(Goal of the exercise): If a line in the listing below contains "Puri", return that line.

*** Provided data ***

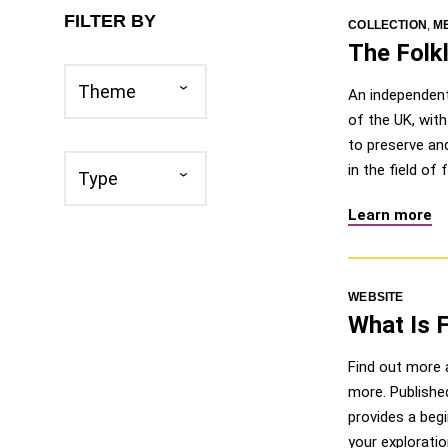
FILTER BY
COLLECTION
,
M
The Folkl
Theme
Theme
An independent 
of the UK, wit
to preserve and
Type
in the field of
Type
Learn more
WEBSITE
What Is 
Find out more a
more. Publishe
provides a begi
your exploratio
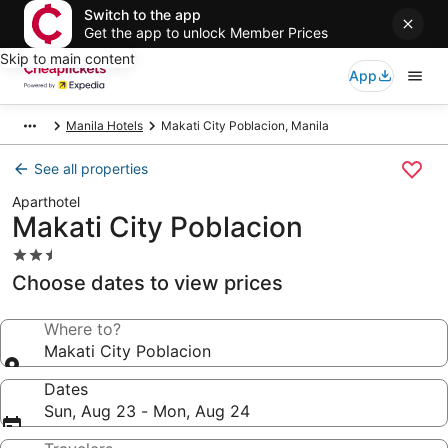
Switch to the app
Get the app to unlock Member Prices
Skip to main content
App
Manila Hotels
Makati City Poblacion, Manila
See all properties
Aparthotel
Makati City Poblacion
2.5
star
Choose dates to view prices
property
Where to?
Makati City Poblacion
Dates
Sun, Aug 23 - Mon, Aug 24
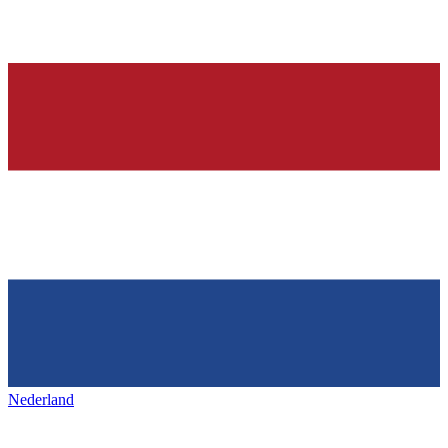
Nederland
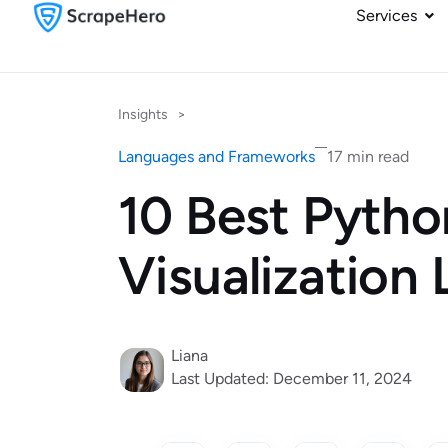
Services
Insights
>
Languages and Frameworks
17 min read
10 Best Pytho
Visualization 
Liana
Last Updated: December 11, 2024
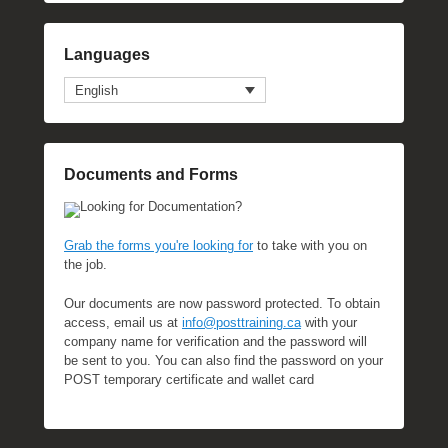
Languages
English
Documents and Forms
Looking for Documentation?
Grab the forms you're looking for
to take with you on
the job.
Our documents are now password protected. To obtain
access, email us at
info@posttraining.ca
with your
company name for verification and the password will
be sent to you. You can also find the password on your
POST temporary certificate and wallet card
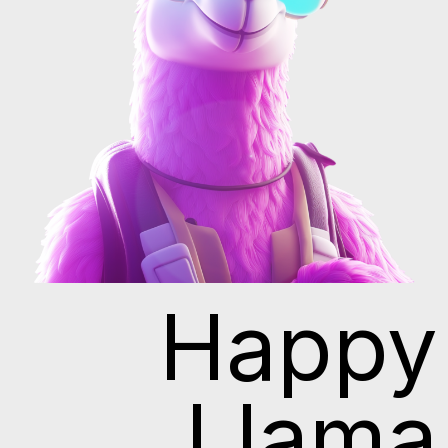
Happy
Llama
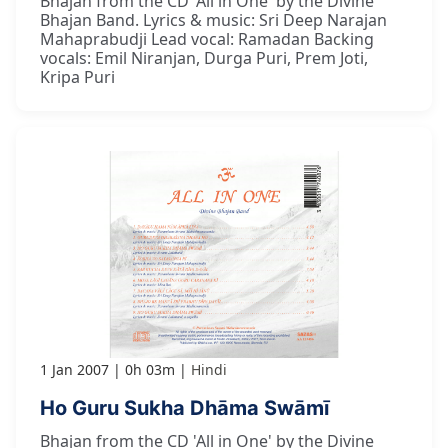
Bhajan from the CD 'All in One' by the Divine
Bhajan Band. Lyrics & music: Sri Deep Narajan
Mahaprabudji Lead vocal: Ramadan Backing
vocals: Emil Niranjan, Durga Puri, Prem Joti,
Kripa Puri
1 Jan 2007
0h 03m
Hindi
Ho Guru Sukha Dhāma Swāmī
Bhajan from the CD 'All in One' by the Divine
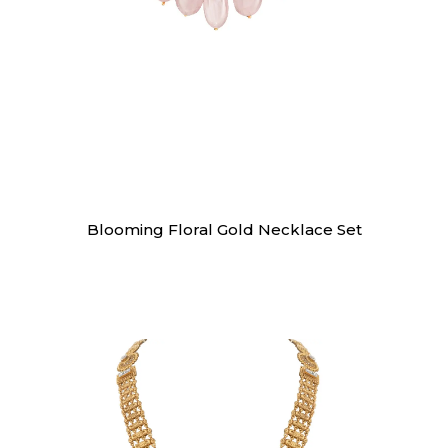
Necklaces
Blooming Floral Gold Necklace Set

*** End of Provided data ***
*** Provided data ***

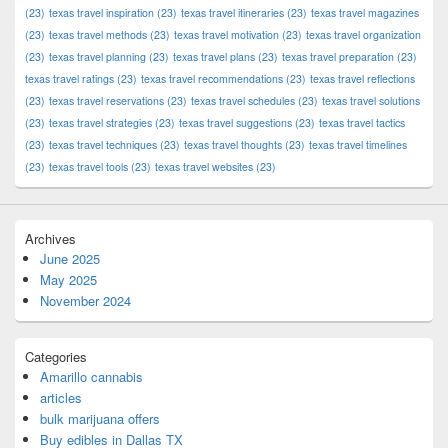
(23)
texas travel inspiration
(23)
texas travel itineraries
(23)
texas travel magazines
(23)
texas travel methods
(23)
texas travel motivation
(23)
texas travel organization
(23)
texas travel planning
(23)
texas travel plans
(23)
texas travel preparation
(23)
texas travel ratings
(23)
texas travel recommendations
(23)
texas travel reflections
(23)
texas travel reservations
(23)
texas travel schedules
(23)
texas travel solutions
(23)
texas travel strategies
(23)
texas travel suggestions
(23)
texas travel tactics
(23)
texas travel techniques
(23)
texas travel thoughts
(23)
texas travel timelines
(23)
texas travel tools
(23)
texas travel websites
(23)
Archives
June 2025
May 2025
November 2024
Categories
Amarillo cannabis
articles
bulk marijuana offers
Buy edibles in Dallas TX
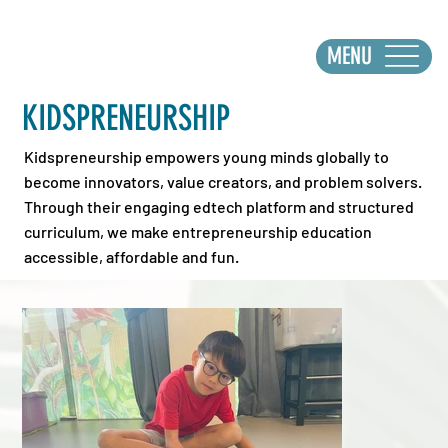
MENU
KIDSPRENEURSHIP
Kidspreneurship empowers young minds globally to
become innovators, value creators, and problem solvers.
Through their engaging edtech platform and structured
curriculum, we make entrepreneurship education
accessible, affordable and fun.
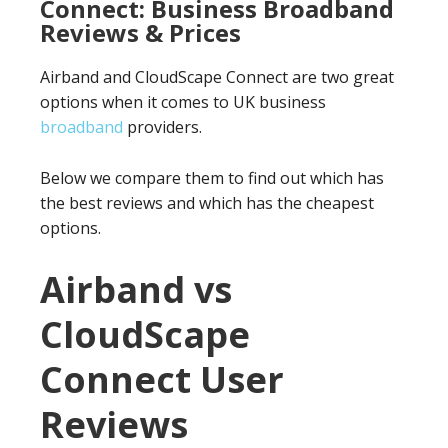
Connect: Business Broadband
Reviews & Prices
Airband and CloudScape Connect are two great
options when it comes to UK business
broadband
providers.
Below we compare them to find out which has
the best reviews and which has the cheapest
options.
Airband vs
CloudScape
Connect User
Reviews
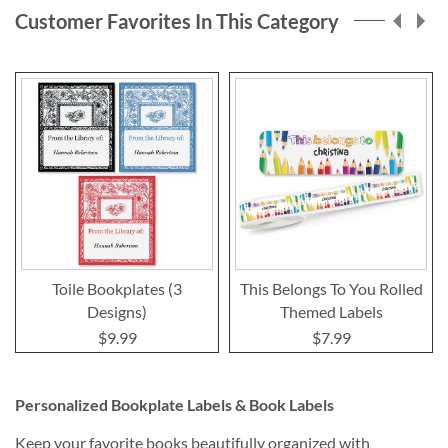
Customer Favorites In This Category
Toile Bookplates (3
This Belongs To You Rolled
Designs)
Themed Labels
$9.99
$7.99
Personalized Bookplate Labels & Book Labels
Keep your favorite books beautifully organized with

*** End of Provided data ***

(Exercise output):
vocals: Emil Niranjan, Durga Puri, Prem Joti,
Kripa Puri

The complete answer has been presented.